Some sleep specialists think we have got to get away from all these myths about ageing – many people are very content with their sleep.” However, he said that asking people for their subjective opinion about sleep patterns could produce answers that were dependent on their mood at the time. “If you are angry because your boss didn”t give you a pay rise, your perception of sleep quality may be very different from someone who is feeling generally content.

It’s not clear why older people reported fewer sleep disturbances and tiredness, the authors said. It could be that older people have more control over sleep duration while younger people experience more stressors (jobs, kids, socializing) that interfere with sleep. It’s also possible that older people are just more accepting of sleep quality and don’t complain about it as much.

As we age, our bodies secrete less of two important sleep hormones: melatonin and growth hormone. Melatonin is important because changes in the level of this hormone control our sleep cycle. With less melatonin, many older adults feel sleepy in the early evening and wake up in the early morning. They also may have more trouble falling asleep. Growth hormone is what makes children sleep so deeply. As we age, our body secretes less of this hormone and deep sleep becomes more difficult.

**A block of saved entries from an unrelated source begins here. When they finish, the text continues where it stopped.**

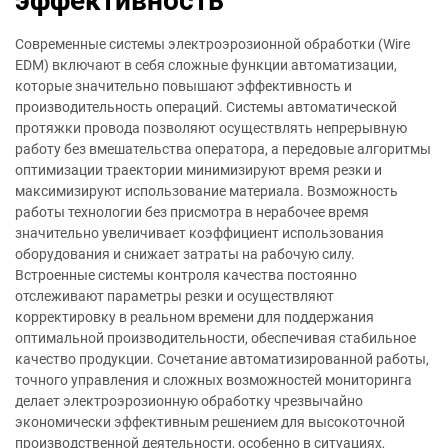
эффективность
Современные системы электроэрозионной обработки (Wire
EDM) включают в себя сложные функции автоматизации,
которые значительно повышают эффективность и
производительность операций. Системы автоматической
протяжки провода позволяют осуществлять непрерывную
работу без вмешательства оператора, а передовые алгоритмы
оптимизации траектории минимизируют время резки и
максимизируют использование материала. Возможность
работы технологии без присмотра в нерабочее время
значительно увеличивает коэффициент использования
оборудования и снижает затраты на рабочую силу.
Встроенные системы контроля качества постоянно
отслеживают параметры резки и осуществляют
корректировку в реальном времени для поддержания
оптимальной производительности, обеспечивая стабильное
качество продукции. Сочетание автоматизированной работы,
точного управления и сложных возможностей мониторинга
делает электроэрозионную обработку чрезвычайно
экономически эффективным решением для высокоточной
производственной деятельности, особенно в ситуациях,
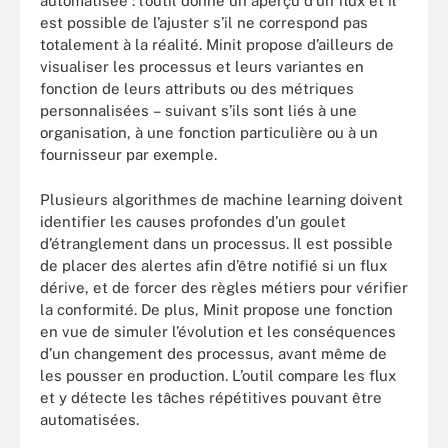
automatisée : l’outil donne un aperçu d’un flux et il
est possible de l’ajuster s’il ne correspond pas
totalement à la réalité. Minit propose d’ailleurs de
visualiser les processus et leurs variantes en
fonction de leurs attributs ou des métriques
personnalisées – suivant s’ils sont liés à une
organisation, à une fonction particulière ou à un
fournisseur par exemple.
Plusieurs algorithmes de machine learning doivent
identifier les causes profondes d’un goulet
d’étranglement dans un processus. Il est possible
de placer des alertes afin d’être notifié si un flux
dérive, et de forcer des règles métiers pour vérifier
la conformité. De plus, Minit propose une fonction
en vue de simuler l’évolution et les conséquences
d’un changement des processus, avant même de
les pousser en production. L’outil compare les flux
et y détecte les tâches répétitives pouvant être
automatisées.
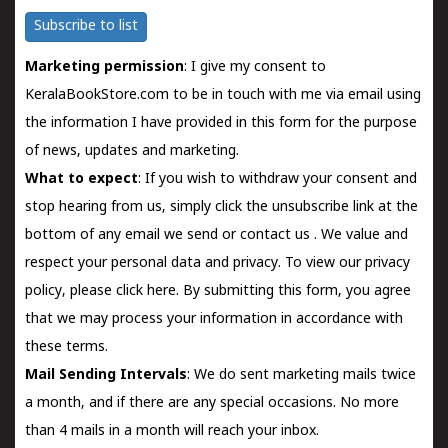
Subscribe to list
Marketing permission
: I give my consent to
KeralaBookStore.com to be in touch with me via email using
the information I have provided in this form for the purpose
of news, updates and marketing.
What to expect
: If you wish to withdraw your consent and
stop hearing from us, simply click the unsubscribe link at the
bottom of any email we send or
contact us
. We value and
respect your personal data and privacy. To view our privacy
policy, please
click here.
By submitting this form, you agree
that we may process your information in accordance with
these terms.
Mail Sending Intervals
: We do sent marketing mails twice
a month, and if there are any special occasions. No more
than 4 mails in a month will reach your inbox.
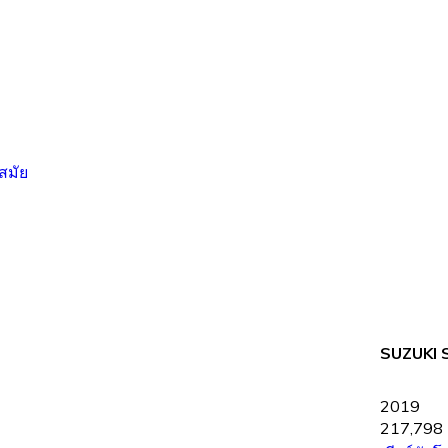
SUZUKI S
2019
217,798 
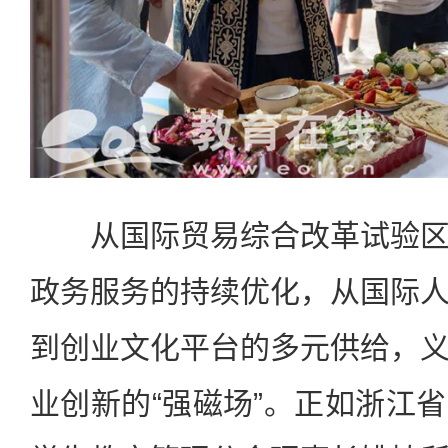
从国际贸易综合改革试验区
政务服务的持续优化，从国际
到创业文化平台的多元供给，
业创新的“强磁场”。正如浙江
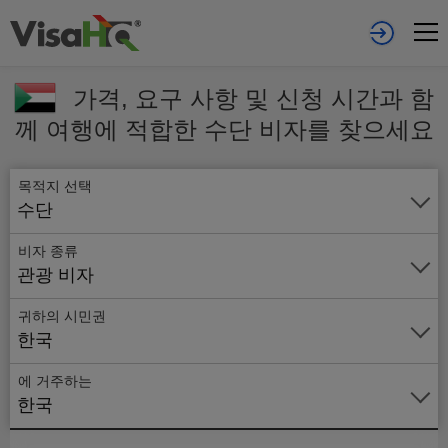
가격, 요구 사항 및 신청 시간과 함
께 여행에 적합한 수단 비자를 찾으세요
목적지 선택
수단
비자 종류
관광 비자
귀하의 시민권
한국
에 거주하는
온
한국
라
인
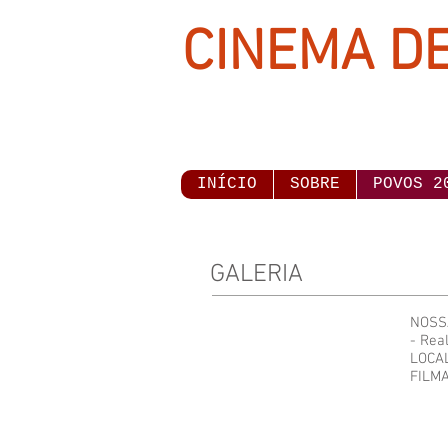
CINEMA DE
INÍCIO
SOBRE
POVOS 2
GALERIA
NOSSA
- Rea
LOCA
FILMA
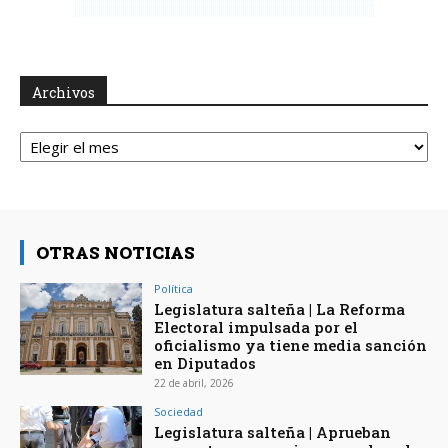
Archivos
Archivos
OTRAS NOTICIAS
Política
Legislatura salteña | La Reforma
Electoral impulsada por el
oficialismo ya tiene media sanción
en Diputados
22 de abril, 2026
Sociedad
Legislatura salteña | Aprueban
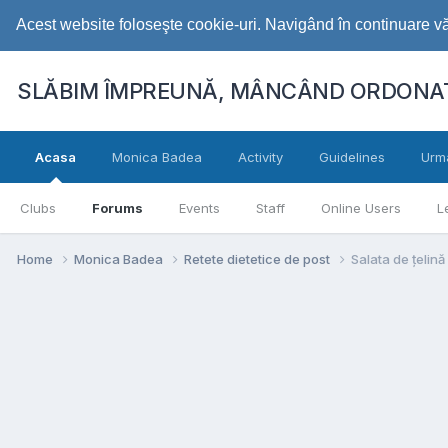
Acest website foloseşte cookie-uri. Navigând în continuare vă 
SLĂBIM ÎMPREUNĂ, MÂNCÂND ORDONAT
Acasa
Monica Badea
Activity
Guidelines
Urm
Clubs
Forums
Events
Staff
Online Users
L
Home
Monica Badea
Retete dietetice de post
Salata de țelină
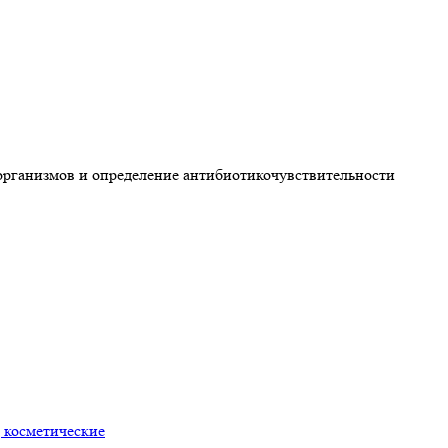
организмов и определение антибиотикочувствительности
 косметические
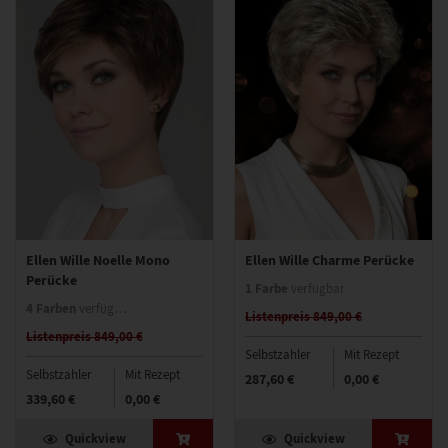
Ellen Wille Noelle Mono
Ellen Wille Charme Perücke
Perücke
1 Farbe
verfügbar
4 Farben
verfügbar
Listenpreis 849,00 €
Listenpreis 849,00 €
Selbstzahler
Mit Rezept
Selbstzahler
Mit Rezept
287,60 €
0,00 €
339,60 €
0,00 €
Quickview
Quickview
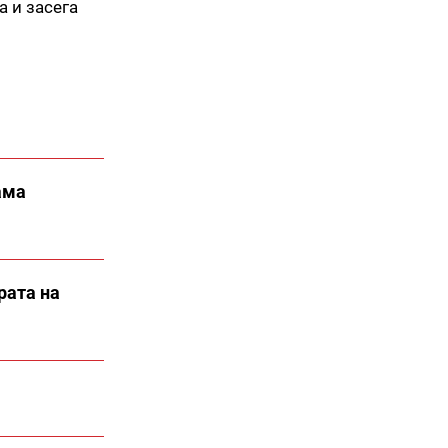
 и засега
ама
рата на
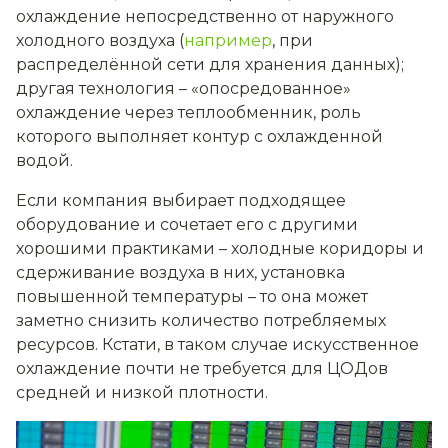
охлаждение непосредственно от наружного
холодного воздуха (
например
, при
распределённой сети для хранения данных);
другая технология – «опосредованное»
охлаждение через теплообменник, роль
которого выполняет контур с охлажденной
водой.
Если компания выбирает подходящее
оборудование и сочетает его с другими
хорошими практиками – холодные коридоры и
сдерживание воздуха в них, установка
повышенной температуры – то она может
заметно снизить количество потребляемых
ресурсов. Кстати, в таком случае искусственное
охлаждение почти не требуется для ЦОДов
средней и низкой плотности.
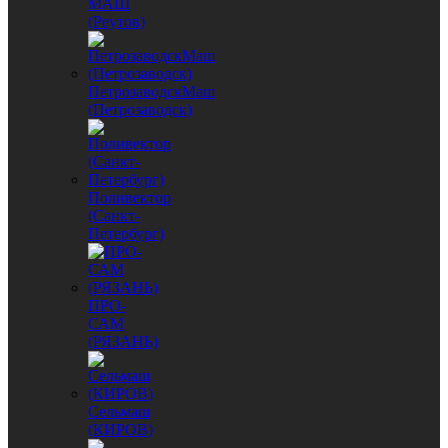
МАШ
(Реутов)
ПетрозаводскМаш
(Петрозаводск)
Поливектор
(Санкт-
Петербург)
ПРО-
САМ
(РЯЗАНЬ)
Сельмаш
(КИРОВ)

Sunlight helps your body to produce melatonin, which regulates your sleep cycle. Try to get at least two hours of exposure to bright light each day. If it is difficult for you to get outside, consider using a full-spectrum light indoors.  Using alcohol, nicotine or caffeine can also affect your sleep patterns.

Regular exercise and healthy eating habits could be all that is required to make your dreams come true for your next evening sleep.  Adopting a more active lifestyle can make the world of difference in most elderly peoples lives.  Always consult with your doctor before starting an exercise program or changing your diet.